Treatment with antibiotics, some physiotherapeutic procedures lead to a decrease in the parameters of cellular and humoral immunity. The period of recovery of immunity indices to the baseline is different from 3 to 6 months, so immunological studies should be performed before the initiation of therapy.

If all the parameters of immunity are reduced, then treatment with antibacterial agents must be combined with immunomodulating agents. To recommend pregnancy it is possible only after the parameters of cellular and humoral immunity are restored, since an adequate immune reaction of the body is necessary for the normal course of pregnancy.
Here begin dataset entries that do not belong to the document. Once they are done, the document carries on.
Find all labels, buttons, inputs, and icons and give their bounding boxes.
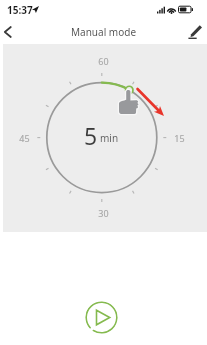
button[interactable]: Edit <box>182 19 207 44</box>
staticText: 15:37 <box>7 3 33 17</box>
staticText: 30 <box>98 207 109 219</box>
staticText: 60 <box>98 55 109 67</box>
staticText: Manual mode <box>71 25 137 39</box>
staticText: 5 <box>84 120 98 151</box>
button[interactable]: Back <box>0 19 16 44</box>
staticText: 45 <box>19 132 30 144</box>
button[interactable]: Start timer <box>85 301 118 334</box>
staticText: min <box>100 131 119 145</box>
staticText: 15 <box>174 132 185 144</box>
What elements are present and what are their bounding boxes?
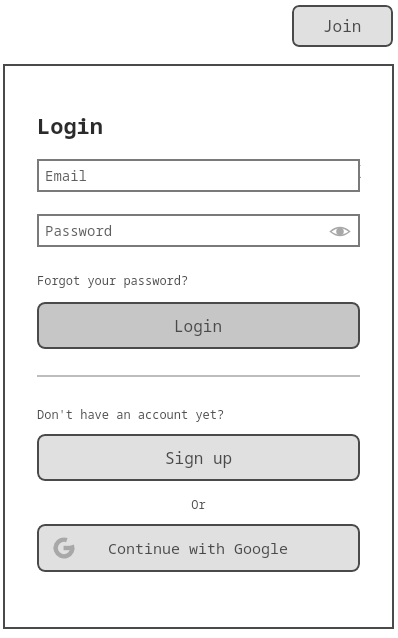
staticText: Login bbox=[174, 315, 223, 337]
button[interactable]: Login bbox=[37, 302, 360, 349]
staticText: X bbox=[351, 160, 362, 183]
staticText: Login bbox=[37, 110, 104, 140]
button[interactable]: Forgot your password? bbox=[37, 272, 189, 288]
staticText: Don't have an account yet? bbox=[37, 406, 225, 422]
button[interactable]: Close bbox=[339, 154, 373, 188]
button[interactable]: Show password bbox=[328, 219, 352, 243]
staticText: Sign up bbox=[165, 447, 233, 469]
staticText: Forgot your password? bbox=[37, 272, 189, 288]
button[interactable]: Password bbox=[37, 214, 360, 247]
staticText: Email bbox=[45, 166, 87, 185]
button[interactable]: Continue with Google bbox=[37, 524, 360, 572]
staticText: Password bbox=[45, 221, 113, 240]
staticText: Continue with Google bbox=[108, 538, 289, 558]
staticText: Join bbox=[323, 15, 362, 37]
button[interactable]: Sign up bbox=[37, 434, 360, 481]
button[interactable]: Join bbox=[292, 5, 393, 47]
button[interactable]: Email bbox=[37, 159, 360, 192]
staticText: Or bbox=[3, 496, 394, 512]
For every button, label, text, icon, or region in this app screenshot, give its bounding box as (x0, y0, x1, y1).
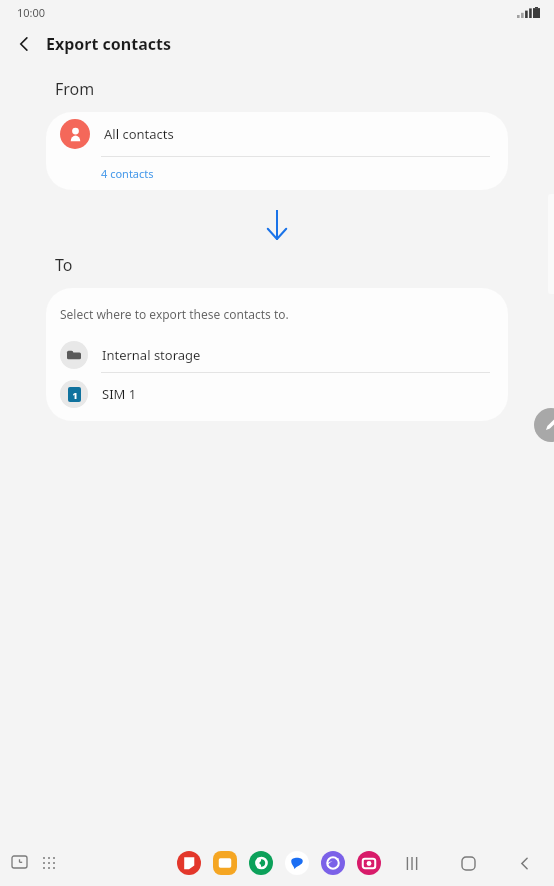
button[interactable]: Back (8, 28, 40, 60)
staticText: 10:00 (17, 5, 46, 20)
button[interactable]: App (249, 851, 273, 875)
button[interactable]: All apps (36, 850, 62, 876)
staticText: To (55, 254, 73, 276)
staticText: Select where to export these contacts to… (60, 306, 289, 322)
button[interactable]: App (285, 851, 309, 875)
staticText: Internal storage (102, 346, 201, 364)
button[interactable]: 4 contacts (46, 157, 508, 190)
button[interactable]: Recent apps (6, 850, 32, 876)
staticText: Export contacts (46, 33, 171, 55)
staticText: 1 (72, 389, 78, 401)
button[interactable]: App (177, 851, 201, 875)
staticText: From (55, 78, 95, 100)
staticText: 4 contacts (101, 166, 154, 181)
staticText: All contacts (104, 125, 174, 143)
button[interactable]: Home (450, 845, 486, 881)
button[interactable]: App (213, 851, 237, 875)
button[interactable]: All contacts (46, 112, 508, 156)
button[interactable]: 1 (46, 373, 508, 415)
button[interactable]: Back (506, 845, 542, 881)
button[interactable]: Recents (394, 845, 430, 881)
button[interactable]: Internal storage (46, 338, 508, 372)
staticText: SIM 1 (102, 385, 137, 403)
button[interactable]: App (321, 851, 345, 875)
button[interactable]: App (357, 851, 381, 875)
button[interactable]: Edit (534, 408, 554, 442)
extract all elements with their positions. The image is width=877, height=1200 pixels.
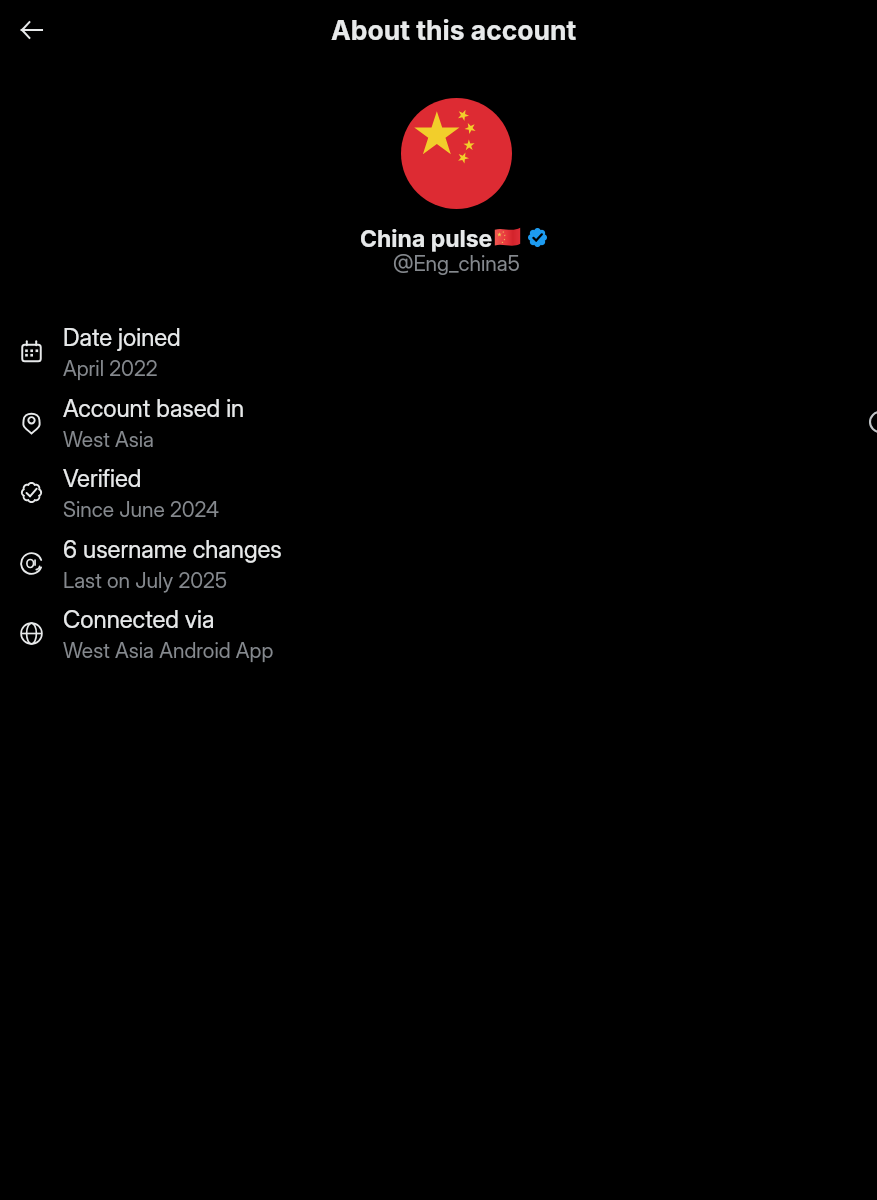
button[interactable]: Profile photo — [401, 98, 512, 209]
staticText: About this account — [331, 14, 577, 46]
button[interactable]: Account based in — [0, 392, 877, 462]
staticText: Date joined — [63, 323, 181, 352]
staticText: Last on July 2025 — [63, 568, 228, 593]
staticText: West Asia Android App — [63, 638, 274, 663]
button[interactable]: Back — [10, 8, 54, 52]
staticText: West Asia — [63, 427, 154, 452]
button[interactable]: Verified — [0, 462, 877, 532]
button[interactable]: Connected via — [0, 603, 877, 673]
staticText: Since June 2024 — [63, 497, 219, 522]
staticText: China pulse — [360, 225, 493, 253]
button[interactable]: More information — [867, 409, 877, 435]
button[interactable]: Date joined — [0, 321, 877, 391]
staticText: April 2022 — [63, 356, 158, 381]
staticText: @Eng_china5 — [393, 251, 520, 276]
staticText: Verified — [63, 464, 142, 493]
staticText: Account based in — [63, 394, 245, 423]
button[interactable]: 6 username changes — [0, 533, 877, 603]
staticText: 6 username changes — [63, 535, 282, 564]
staticText: Connected via — [63, 605, 215, 634]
Immunological tests for patients with habitual miscarriage.

  • Immunophenotyping

Immunophenotyping of subpopulations of peripheral blood lymphocyte composition allows to reveal deviations from the norm and especially to estimate the level of activated cells that are responsible for the production of pro-inflammatory cytokines and autoantibodies.

  • Definition of antibodies.

There are 5 classes of antibodies:

  1. IgM - are the first to appear in response to antigenic stimulation and are effective in binding and agglutination of microorganisms (antigens). They have a larger molecule than other immunoglobulins and do not penetrate the placenta to the fetus.
  2. IgG - antibodies, with an immune response appear after IgM, penetrate into extravascular spaces and through the placenta penetrate the fetus.
  3. IgA - the main antibodies contained in secretions in the intestines, lungs, urine. Their main function is to prevent the penetration of antigens from the surface into the tissue.
  4. IgE - normally constitute less than 1 / 10,000 of all serum immunoglobulins, but with allergies, its content multiplies more than 30 times, and the content of specific IgE more than 100 times.
  5. IgD - act on the surface of B cells, performing a regulatory function.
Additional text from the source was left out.